De camino hacia la habitación, acorté el tiempo preguntándole qué instrumento tocaba. «Bueno, no sé», contestó. Me pareció una respuesta extraña, pero supuse que era tímido. Yo podría ser su bisabuelo. Tal vez incluso lo fuera. Sé que tengo muchos bisnietos, pero no conozco a ninguno de ellos. « ¿Te duelen mucho las piernas?», preguntó el chico. «No, lo que pasa es que son muy viejas», contesté. «Ah, bueno», dijo, probablemente más tranquilo. Ya habíamos llegado a la cómoda, y le di el dinero. Entonces me invadió un ataque de sentimentalismo. Me pareció que el chico había empleado mucho tiempo para vender un solo boleto. De modo que le compré otro más. «No hace falta», dijo él. En ese instante sentí un mareo. La habitación empezó a dar vueltas. Tuve que agarrarme a la cómoda, y el monedero abierto se me cayó al suelo. «Una silla», dije. Cuando me la hubo dado, el chico se puso a recoger el dinero, que estaba disperso por el suelo. «Gracias, chico», dije. «De nada», contestó. Dejó el monedero encima de la cómoda, me miró muy serio y dijo: « ¿Nunca sales?».

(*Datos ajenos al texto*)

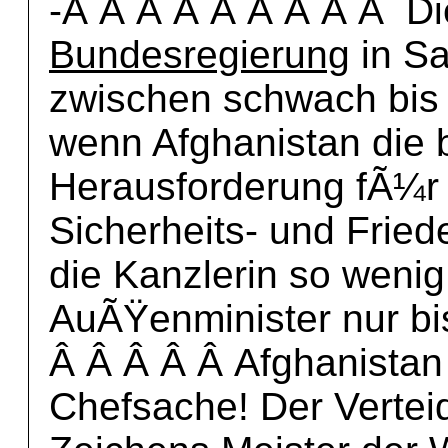
-Â Â Â Â Â Â Â Â Â D
Bundesregierung
in Sa
zwischen schwach bis 
wenn Afghanistan die 
Herausforderung fÃ¼r
Sicherheits- und Friede
die Kanzlerin so wenig
AuÃŸenminister nur bi
Â Â Â Â Â Afghanistan 
Chefsache! Der Verteid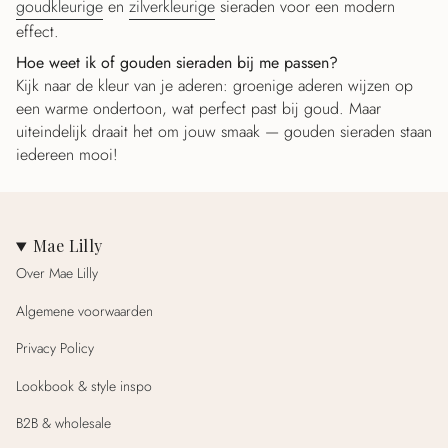
goudkleurige
en
zilverkleurige
sieraden voor een modern
effect.
Hoe weet ik of gouden sieraden bij me passen?
Kijk naar de kleur van je aderen: groenige aderen wijzen op
een warme ondertoon, wat perfect past bij goud. Maar
uiteindelijk draait het om jouw smaak — gouden sieraden staan
iedereen mooi!
Mae Lilly
Over Mae Lilly
Algemene voorwaarden
Privacy Policy
Lookbook & style inspo
B2B & wholesale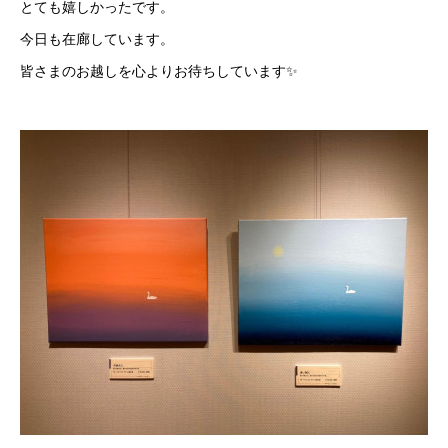
とても嬉しかったです。
今日も在廊しています。
皆さまのお越しを心よりお待ちしています✨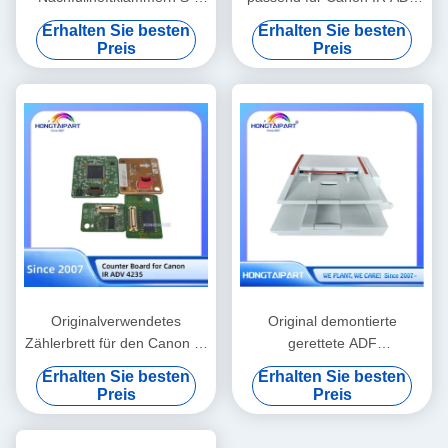
9454-kompatibles
6555 Kopierer-Ersatzteile
Erhalten Sie besten
Erhalten Sie besten
Ersatzzubehör für Riso-
Preis
Preis
Finisher-Bindungen
Originalverwendetes
Original demontierte
Zählerbrett für den Canon IR
gerettete ADF
ADV 4235 Drucker
Montageeinheit kompatibel
Erhalten Sie besten
Erhalten Sie besten
mit Canon I-Sensys
Preis
Preis
MF6180dw
Multifunktionsdrucker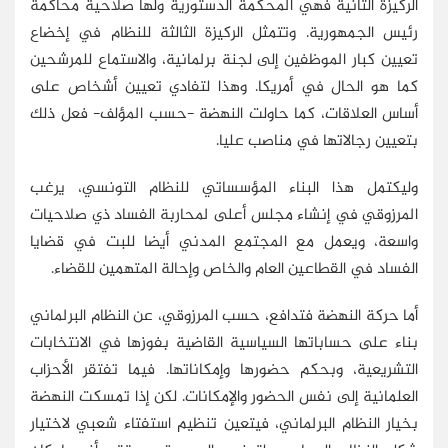
الركيزة الثانية فهي المحكمة الدستورية ولها صلاحية محاكمة
رئيس الجمهورية. وتتمثل الركيزة الثالثة للنظام في إخضاع
تعيين كبار الموظفين إلى لجنة برلمانية، والاستماع للمرشحين
كما هو الحال في أمريكا. وهذا لتفادي تعيين أشخاص على
أساس العلاقات، كما حاولت النهضة -حسب المؤلف- فعل ذلك
بتعيين رجالاتها في مناصب عليا.
وليكتمل هذا البناء المؤسساتي للنظام التونسي، يرغب
المرزوقي في إنشاء مجلس أعلى لمحاربة الفساد ذي صلاحيات
واسعة، ويعمل مع المجتمع المدني أيضا للبت في قضايا
الفساد في القطاعين العام والخاص وإحالة المتهمين للقضاء.
أما حركة النهضة فتدافع، حسب المرزوقي، عن النظام البرلماني
بناء على حساباتها السياسية القاضية بفوزها في الانتخابات
التشريعية، وبحكم حضورها وإمكاناتها. فيما تفتقر الأحزاب
العلمانية إلى نفس الحضور والإمكانات. لكن إذا تمسكت النهضة
بخيار النظام البرلماني، فيتعين تنظيم استفتاء شعبي لاختيار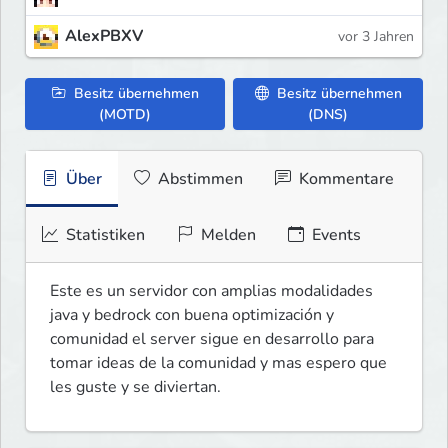
AlexPBXV
vor 3 Jahren
Besitz übernehmen
Besitz übernehmen
(MOTD)
(DNS)
Über
Abstimmen
Kommentare
Statistiken
Melden
Events
Este es un servidor con amplias modalidades 
java y bedrock con buena optimización y 
comunidad el server sigue en desarrollo para 
tomar ideas de la comunidad y mas espero que 
les guste y se diviertan.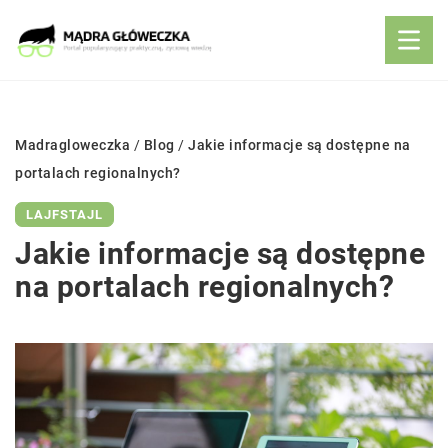
Madragloweczka
/
Blog
/
Jakie informacje są dostępne na
portalach regionalnych?
LAJFSTAJL
Jakie informacje są dostępne
na portalach regionalnych?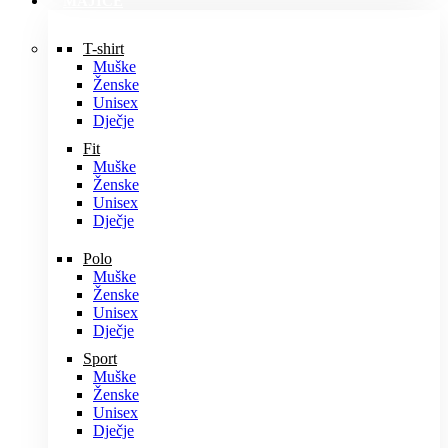
MAJICE
T-shirt
Muške
Ženske
Unisex
Dječje
Fit
Muške
Ženske
Unisex
Dječje
Polo
Muške
Ženske
Unisex
Dječje
Sport
Muške
Ženske
Unisex
Dječje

En ese momento me di cuenta de que seguramente había salido por última vez. No quiero correr el riesgo de desmayarme en la acera. Eso significaría hospital o residencia de ancianos. «Ya no», contesté. «Ah», dijo él, de un modo que me hizo ponerme sentimental de nuevo. No soy ya más que un viejo bufón. « ¿Cómo te llamas?», pregunté, y la respuesta no hizo más que empeorar el asunto. «Thomas». Por supuesto, no quise decirle que yo me llamaba igual, pero me dejó con una sensación muy rara, casi solemne. Bueno, no era de extrañar, pues las campanas acababan de doblar por mí, por así decirlo. De manera que de repente se me ocurrió darle al chico algo para que se acordara de mí. Ya lo sé, ya lo sé, pero yo no era yo. Le dije que cogiera de la biblioteca el búho tallado. «Es para ti —dije—, es aún más viejo que yo». «Ah, no —dijo él—, ¿por qué?». «Por nada, chico, por nada. Gracias por tu ayuda. Cierra la puerta cuando salgas, por favor». «Muchas gracias». Luego se marchó. Parecía muy contento. Pero tal vez estaba disimulando.

Desde entonces he tenido más mareos. Pero he colocado las sillas en lugares estratégicos. La habitación parece muy desordenada así. Da la impresión de que no vive nadie. Pero yo aún vivo aquí. Vivo y espero.